6 Multi-Modal Embeddings
This chapter covers multi-modal embeddings—representations that map different data types (text, images, audio) into a shared vector space where they can be directly compared. We explore how these unified spaces enable powerful cross-modal capabilities like searching images with text queries, zero-shot classification, and multi-sensor fusion.
6.1 Multi-Modal Embeddings
Multi-modal embeddings map different data types—text, images, audio—into a shared vector space where they can be directly compared. This enables powerful cross-modal capabilities: searching images with text queries, finding text descriptions for images, or categorizing images without any training examples.

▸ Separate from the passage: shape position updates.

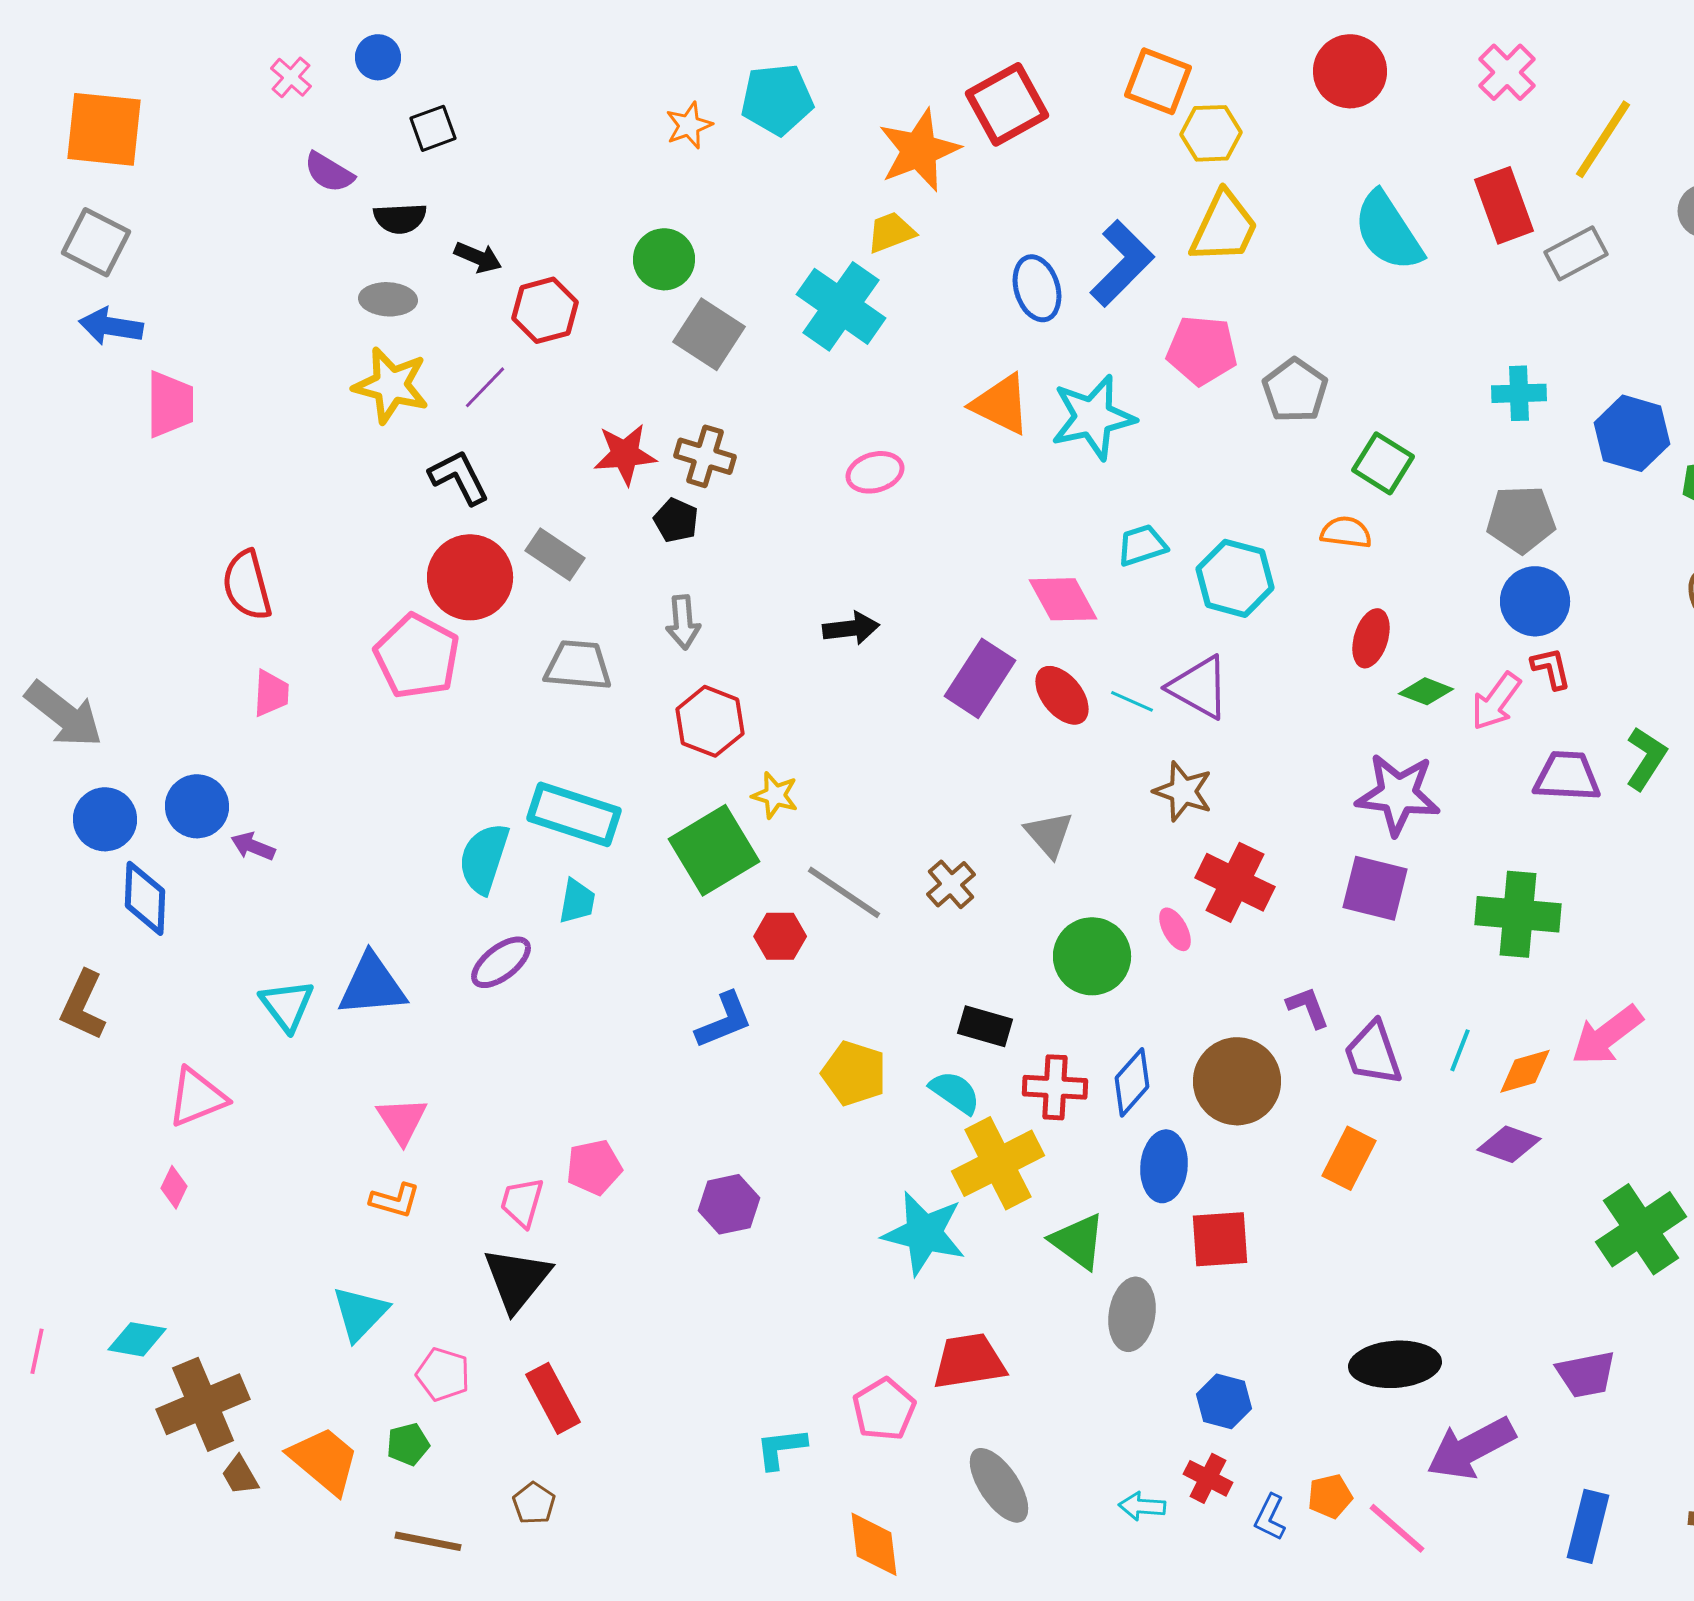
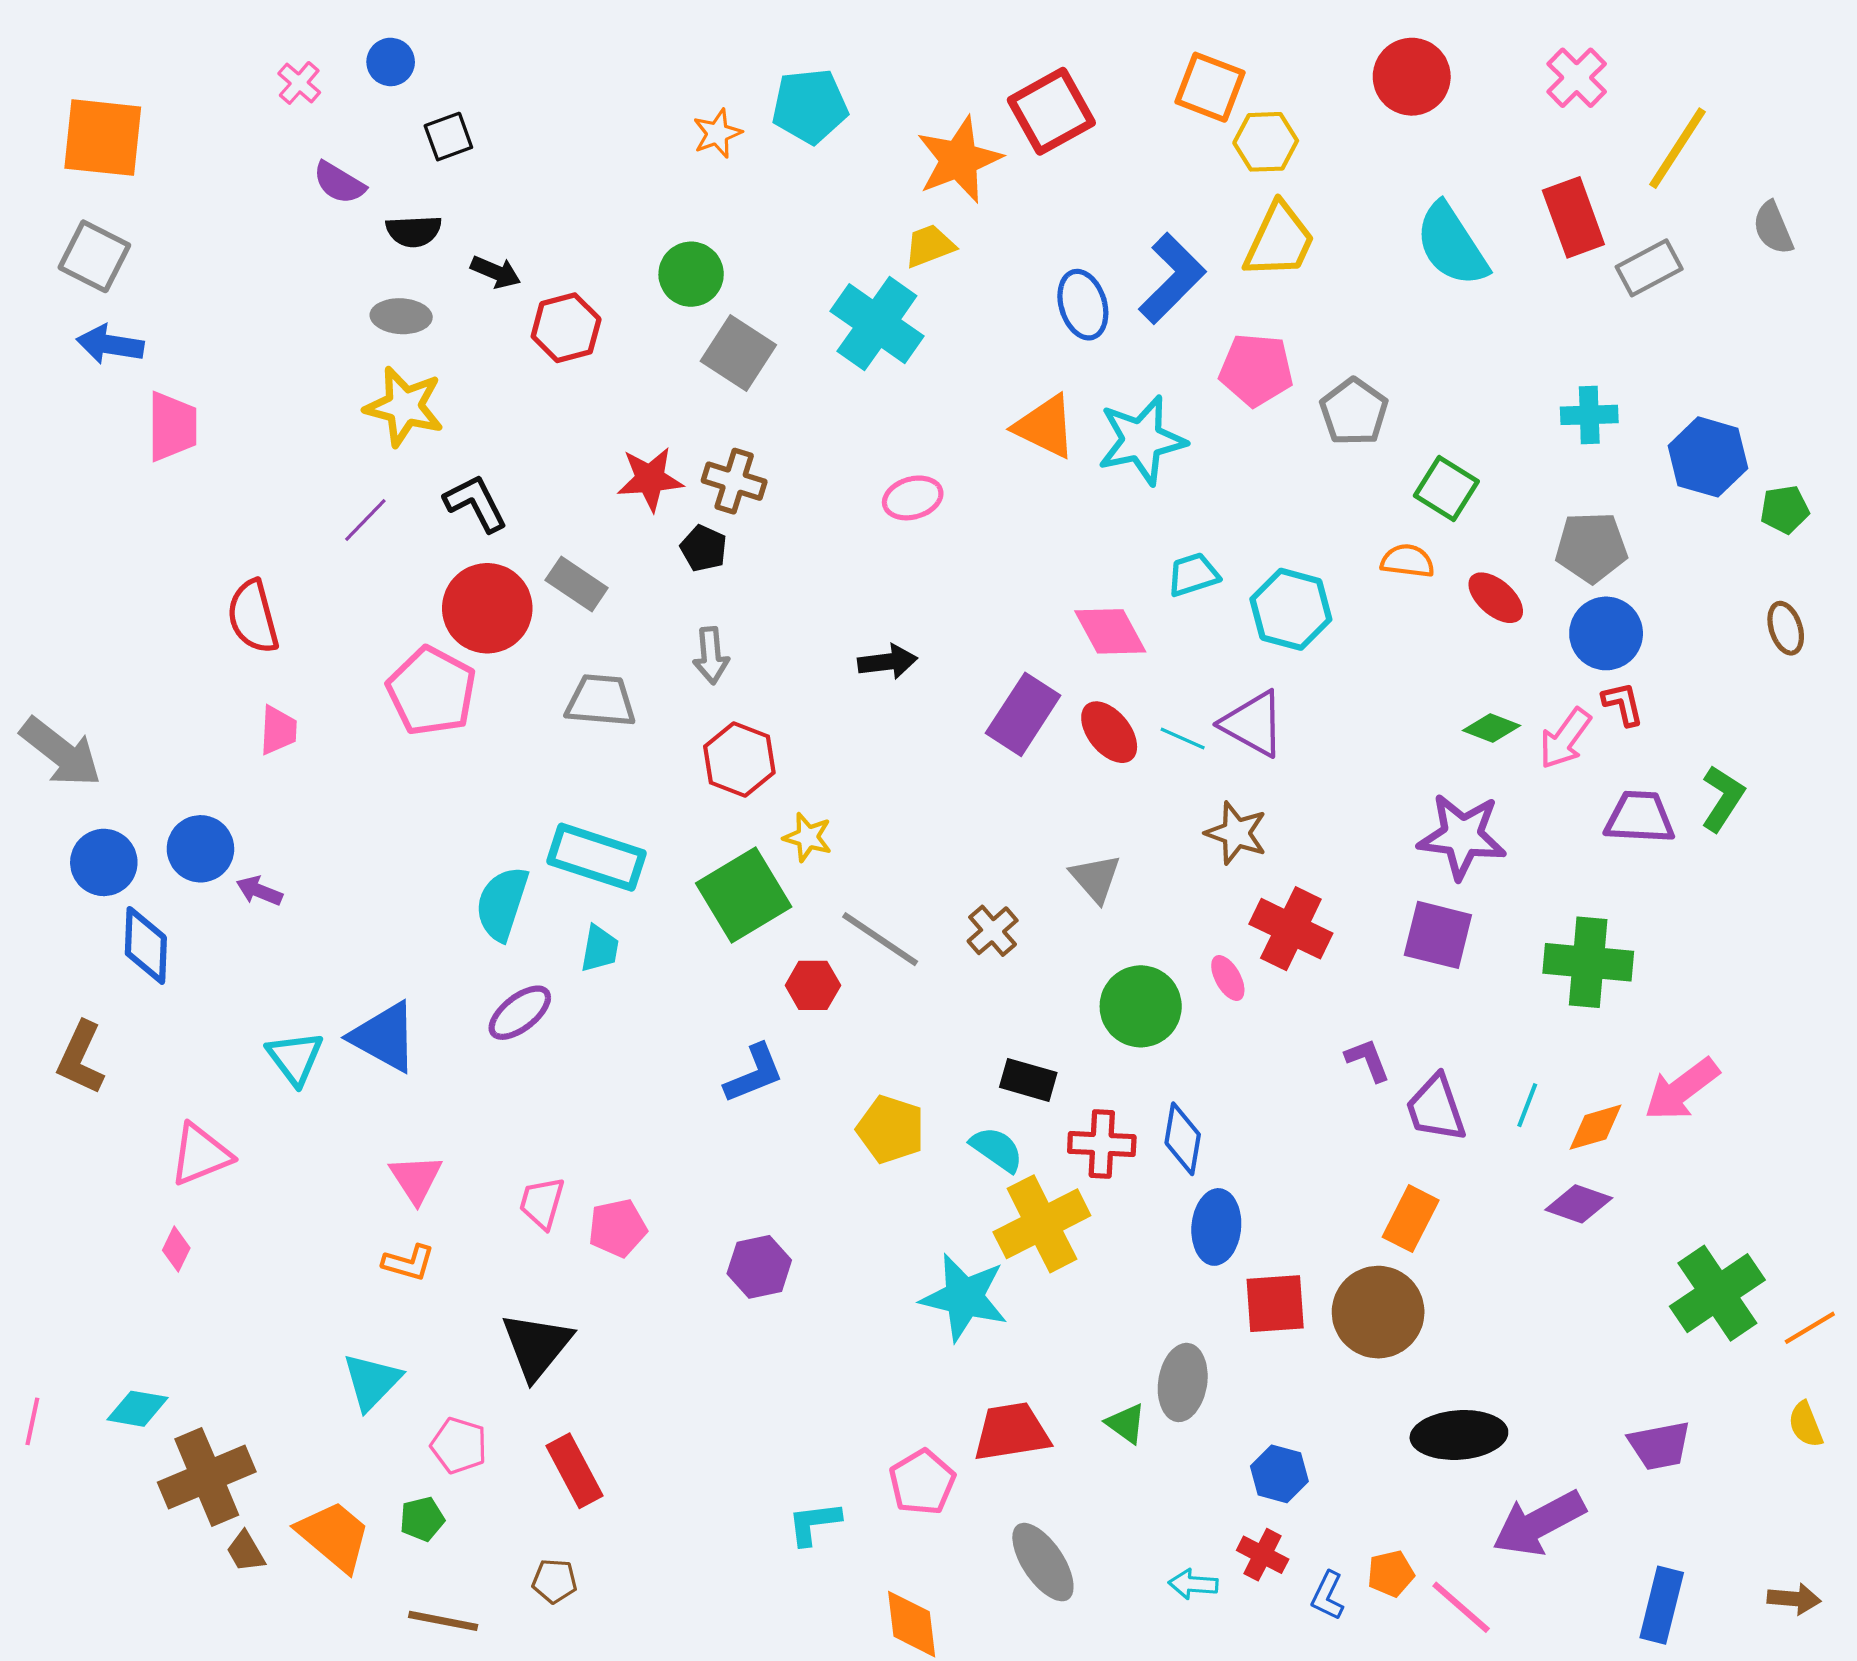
purple line: (485, 387) -> (365, 520), moved
red ellipse: (1371, 638) -> (1496, 598), moved, turned -66
blue triangle: (372, 985) -> (384, 1037), turned 34
brown circle: (1237, 1081) -> (1378, 1312), moved
blue diamond: (1132, 1082) -> (1183, 1139), turned -32
pink trapezoid: (522, 1202) -> (542, 1203), moved
green triangle: (1078, 1241) -> (1126, 1423), moved, size x0.7
brown pentagon: (534, 1503) -> (554, 1581), turned -30

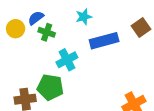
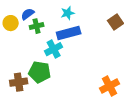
green cross: (47, 32) -> (37, 26), turned -32
blue rectangle: (104, 41) -> (69, 33), moved

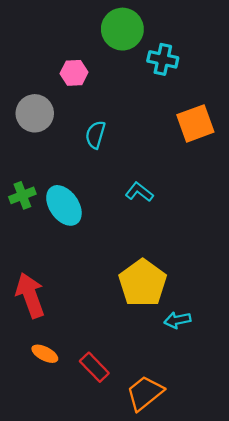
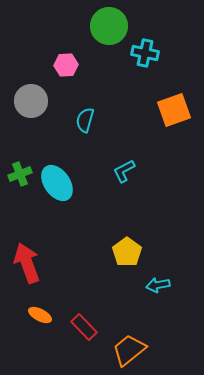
cyan L-shape: (139, 192) -> (124, 171), turned -65
yellow pentagon: (143, 283) -> (127, 252), size x0.7

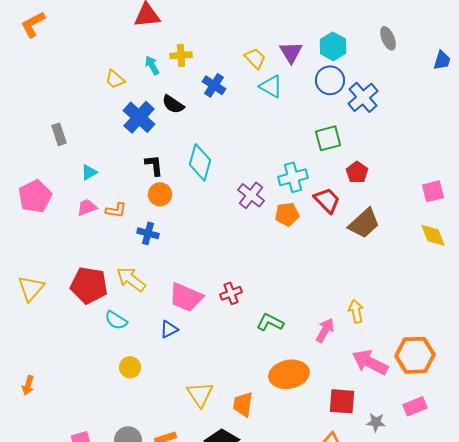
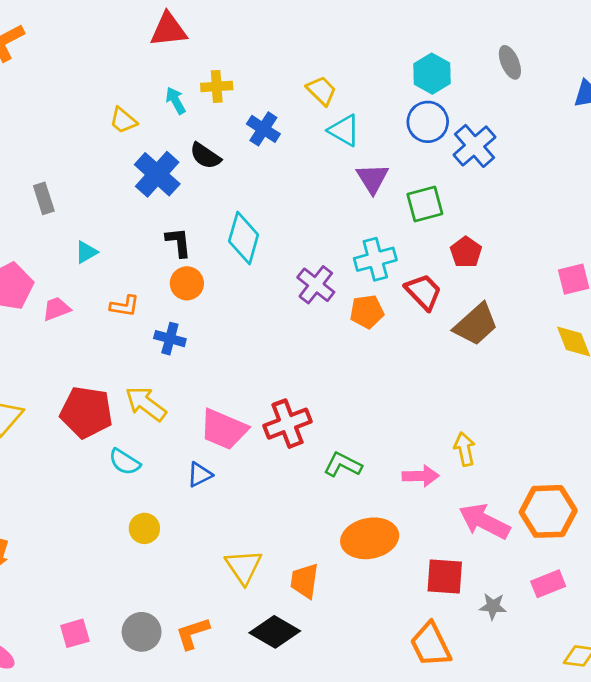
purple triangle: (291, 52) -> (372, 179), moved
pink trapezoid: (87, 207) -> (57, 309), moved
red cross: (231, 293) -> (287, 424), size x1.5
pink arrow: (325, 330) -> (421, 476), turned 60

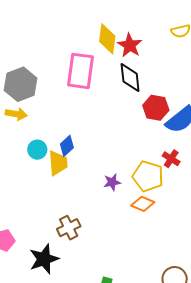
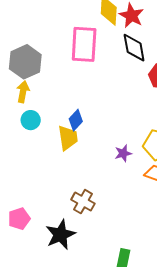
yellow arrow: (16, 114) -> (23, 92), turned -85
cyan circle: (37, 150) -> (31, 120), moved
brown cross: (69, 228) -> (83, 202), turned -30

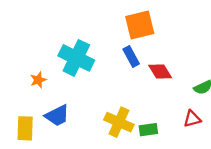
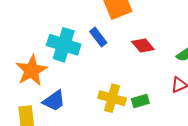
blue rectangle: (131, 57) -> (98, 37), moved
orange star: (38, 80) -> (32, 70), size x2.0

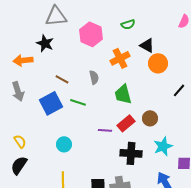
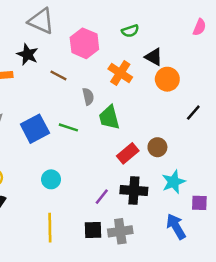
gray triangle: (56, 16) -> (41, 21), turned 30
orange cross: (120, 58) -> (120, 73), turned -30
brown line: (62, 79) -> (58, 75), moved
green trapezoid: (123, 94) -> (109, 118), moved
purple line: (105, 130) -> (102, 197), moved, turned -56

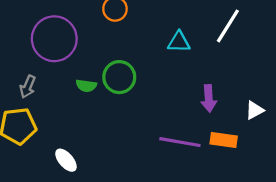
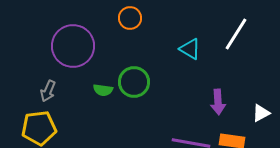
cyan triangle: (179, 42) -> (190, 49), turned 30

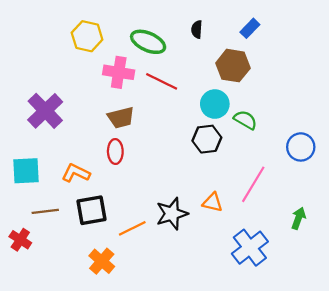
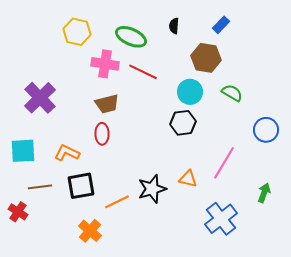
green semicircle: (245, 120) -> (232, 93), moved

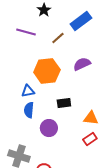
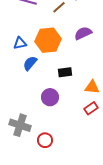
blue triangle: (28, 91) -> (20, 43), moved
blue semicircle: (29, 110) -> (30, 63), moved, turned 35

Zero-shot categorization means assigning categories the model was never explicitly trained on—and it works through embedding similarity, not a traditional classifier. Instead of training a “sunset vs ocean vs forest” classifier, you describe categories in text (“a photo of a sunset”), embed both the text and image, and find the closest match. The model generalizes from its pre-training on millions of image-text pairs to recognize new concepts. This is sometimes called “zero-shot classification,” but the mechanism is pure embedding similarity.
The key insight is training two encoders (e.g., one for text, one for images) so that matching pairs produce similar vectors. CLIP, trained on 400 million image-text pairs from the internet, learns that “a photo of a cat” and an actual cat photo should have nearby embeddings:
"""
Multi-Modal Embeddings with CLIP: Zero-Shot Image Categorization
CLIP embeds text and images into the same 512-dimensional space.
We can categorize images by comparing them to text descriptions—
no training on the target categories required.
"""
import torch
import numpy as np
from PIL import Image
from transformers import CLIPProcessor, CLIPModel
from sklearn.metrics.pairwise import cosine_similarity
import warnings
import logging
# Suppress download progress and warnings
logging.getLogger("transformers").setLevel(logging.ERROR)
warnings.filterwarnings("ignore")
# Load CLIP model (downloads ~600MB on first run)
model = CLIPModel.from_pretrained("openai/clip-vit-base-patch32")
processor = CLIPProcessor.from_pretrained("openai/clip-vit-base-patch32", use_fast=True)
# Create test images with distinct characteristics
np.random.seed(42)
images = {
'sunset': Image.fromarray(
np.random.randint([200, 100, 50], [255, 150, 100], (224, 224, 3), dtype=np.uint8)
),
'ocean': Image.fromarray(
np.random.randint([30, 80, 150], [80, 150, 220], (224, 224, 3), dtype=np.uint8)
),
'forest': Image.fromarray(
np.random.randint([20, 80, 20], [80, 150, 80], (224, 224, 3), dtype=np.uint8)
),
}
# Text descriptions to match against
text_labels = [
"a photo of a sunset with warm orange colors",
"a photo of the ocean with blue water",
"a photo of a green forest",
]
# Preprocess: resize images and tokenize text into tensors the model expects
image_inputs = processor(images=list(images.values()), return_tensors="pt", padding=True)
text_inputs = processor(text=text_labels, return_tensors="pt", padding=True)
# torch.no_grad() disables gradient computation since we're only generating
# embeddings, not training. This saves memory and speeds up computation.
with torch.no_grad():
# Each encoder maps its input to a 512-dim vector in the shared space
image_embeds = model.get_image_features(**image_inputs).numpy()
text_embeds = model.get_text_features(**text_inputs).numpy()
# Compare each image embedding to each text embedding using cosine similarity.
# High similarity = the image and text describe the same concept.
similarities = cosine_similarity(image_embeds, text_embeds)
# Zero-shot = categorize without training on these specific categories
# We compare image embeddings to text embeddings and pick the closest match
print("Zero-shot categorization: matching images to text descriptions\n")
print(f"Embedding dimension: {image_embeds.shape[1]}\n")
for i, img_name in enumerate(images.keys()):
best_match = text_labels[similarities[i].argmax()]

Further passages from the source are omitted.